25 maio 2014

Síntese de um povo e de uma cidade.( memória nº 89 )


Memória nº 89
O rato.
 
( visão parcial da Praia dos Paulas )
 
Estavam entrando na cidade. Avenida Nereu Ramos próximo ao córrego Olaria. Uma criança que mal sabe andar sai de casa, meio cambaleando, tropeçando e nos seus aparentes dois ou três anos de idade, talvez menos, adentra-se à movimenta avenida, naquela manhã de sol, enquanto duas senhoras, distraídas, permanecem conversando próximos ao muro da mesma casa da qual saíra a criança, sem se darem conta do cenário sinistro que pode se transformar em tragédia.

Lourenço estanca o carro, acende os faróis e dá sinal com as mãos para os carros que vinham atrás e revela a situação de perigo para que os que seguem em sua direção parem também. A criança, cercada de anjos da guarda, continua engatinhando pela avenida e a despeito das buzinadas e barulhos de todos, que assustados presenciam a cena, as mulheres que conversam na calçada não percebem a situação.

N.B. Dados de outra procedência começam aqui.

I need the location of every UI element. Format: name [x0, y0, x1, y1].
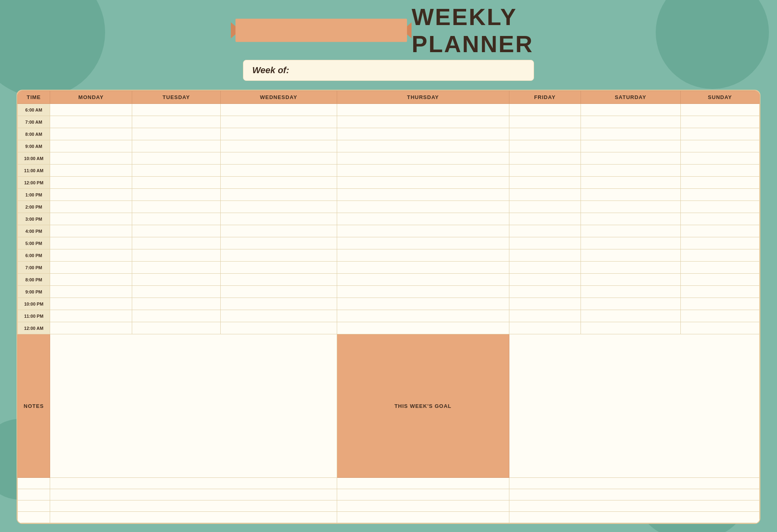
schedule-cell[interactable]: [581, 262, 680, 274]
schedule-cell[interactable]: [509, 189, 581, 201]
schedule-cell[interactable]: [132, 322, 220, 334]
schedule-cell[interactable]: [509, 128, 581, 140]
notes-cell[interactable]: [50, 489, 337, 500]
schedule-cell[interactable]: [337, 140, 509, 152]
schedule-cell[interactable]: [50, 310, 132, 322]
schedule-cell[interactable]: [220, 237, 337, 249]
schedule-cell[interactable]: [509, 262, 581, 274]
schedule-cell[interactable]: [680, 298, 759, 310]
schedule-cell[interactable]: [50, 201, 132, 213]
schedule-cell[interactable]: [50, 116, 132, 128]
schedule-cell[interactable]: [132, 177, 220, 189]
schedule-cell[interactable]: [680, 128, 759, 140]
schedule-cell[interactable]: [220, 128, 337, 140]
schedule-cell[interactable]: [337, 249, 509, 262]
schedule-cell[interactable]: [509, 140, 581, 152]
schedule-cell[interactable]: [680, 165, 759, 177]
notes-cell[interactable]: [50, 478, 337, 489]
schedule-cell[interactable]: [220, 189, 337, 201]
schedule-cell[interactable]: [132, 225, 220, 237]
schedule-cell[interactable]: [680, 177, 759, 189]
schedule-cell[interactable]: [509, 225, 581, 237]
schedule-cell[interactable]: [581, 104, 680, 116]
schedule-cell[interactable]: [50, 322, 132, 334]
schedule-cell[interactable]: [50, 140, 132, 152]
schedule-cell[interactable]: [680, 249, 759, 262]
schedule-cell[interactable]: [581, 152, 680, 165]
schedule-cell[interactable]: [680, 213, 759, 225]
schedule-cell[interactable]: [132, 201, 220, 213]
schedule-cell[interactable]: [132, 165, 220, 177]
schedule-cell[interactable]: [50, 274, 132, 286]
schedule-cell[interactable]: [220, 262, 337, 274]
schedule-cell[interactable]: [220, 165, 337, 177]
schedule-cell[interactable]: [50, 189, 132, 201]
schedule-cell[interactable]: [581, 237, 680, 249]
schedule-cell[interactable]: [50, 213, 132, 225]
schedule-cell[interactable]: [220, 225, 337, 237]
schedule-cell[interactable]: [581, 140, 680, 152]
schedule-cell[interactable]: [220, 116, 337, 128]
schedule-cell[interactable]: [337, 262, 509, 274]
schedule-cell[interactable]: [132, 189, 220, 201]
schedule-cell[interactable]: [581, 322, 680, 334]
schedule-cell[interactable]: [220, 201, 337, 213]
notes-cell[interactable]: [50, 512, 337, 523]
schedule-cell[interactable]: [132, 213, 220, 225]
schedule-cell[interactable]: [509, 116, 581, 128]
schedule-cell[interactable]: [337, 225, 509, 237]
schedule-cell[interactable]: [581, 189, 680, 201]
schedule-cell[interactable]: [50, 249, 132, 262]
schedule-cell[interactable]: [337, 298, 509, 310]
schedule-cell[interactable]: [680, 274, 759, 286]
schedule-cell[interactable]: [50, 237, 132, 249]
schedule-cell[interactable]: [50, 104, 132, 116]
schedule-cell[interactable]: [220, 140, 337, 152]
schedule-cell[interactable]: [50, 128, 132, 140]
schedule-cell[interactable]: [132, 140, 220, 152]
schedule-cell[interactable]: [50, 286, 132, 298]
schedule-cell[interactable]: [132, 152, 220, 165]
schedule-cell[interactable]: [509, 152, 581, 165]
schedule-cell[interactable]: [581, 177, 680, 189]
schedule-cell[interactable]: [680, 237, 759, 249]
goal-cell[interactable]: [509, 489, 759, 500]
schedule-cell[interactable]: [680, 225, 759, 237]
schedule-cell[interactable]: [680, 322, 759, 334]
schedule-cell[interactable]: [581, 213, 680, 225]
schedule-cell[interactable]: [337, 310, 509, 322]
notes-cell[interactable]: [50, 500, 337, 512]
schedule-cell[interactable]: [132, 128, 220, 140]
schedule-cell[interactable]: [509, 286, 581, 298]
schedule-cell[interactable]: [220, 322, 337, 334]
schedule-cell[interactable]: [581, 249, 680, 262]
goal-cell[interactable]: [509, 500, 759, 512]
schedule-cell[interactable]: [337, 322, 509, 334]
schedule-cell[interactable]: [337, 128, 509, 140]
schedule-cell[interactable]: [220, 213, 337, 225]
schedule-cell[interactable]: [509, 322, 581, 334]
schedule-cell[interactable]: [581, 298, 680, 310]
schedule-cell[interactable]: [220, 310, 337, 322]
schedule-cell[interactable]: [132, 298, 220, 310]
schedule-cell[interactable]: [337, 237, 509, 249]
schedule-cell[interactable]: [337, 213, 509, 225]
schedule-cell[interactable]: [680, 116, 759, 128]
schedule-cell[interactable]: [337, 274, 509, 286]
schedule-cell[interactable]: [680, 104, 759, 116]
schedule-cell[interactable]: [220, 274, 337, 286]
schedule-cell[interactable]: [220, 249, 337, 262]
schedule-cell[interactable]: [509, 274, 581, 286]
schedule-cell[interactable]: [509, 104, 581, 116]
schedule-cell[interactable]: [581, 286, 680, 298]
schedule-cell[interactable]: [132, 249, 220, 262]
goal-cell[interactable]: [509, 512, 759, 523]
schedule-cell[interactable]: [132, 286, 220, 298]
goal-cell[interactable]: [509, 478, 759, 489]
schedule-cell[interactable]: [680, 189, 759, 201]
schedule-cell[interactable]: [337, 286, 509, 298]
schedule-cell[interactable]: [337, 165, 509, 177]
schedule-cell[interactable]: [581, 274, 680, 286]
schedule-cell[interactable]: [509, 237, 581, 249]
schedule-cell[interactable]: [337, 116, 509, 128]
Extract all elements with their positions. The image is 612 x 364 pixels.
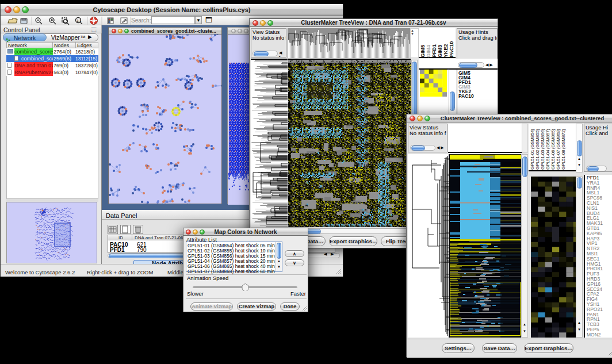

Desespero geral. Segundos intermináveis que incomodam a todos que presenciam a conversa das mulheres que não sabem o que está acontecendo à própria volta... Até que Lourenço, impaciente dá um berro e uma das senhoras, voa em cima da criança que está próximo ao eixo da avenida.

 

(...)

 

Esta cena real, rápida e lamentável se deu em São Francisco do Sul, por volta de Julho de 1993. Lourenço ainda residia em Gurupi e estava na cidade  negociando casa para comprar e mudar-se para a cidade.
 
 
 
 
 
 
 
( visão do centro da cidade em dia de chuva )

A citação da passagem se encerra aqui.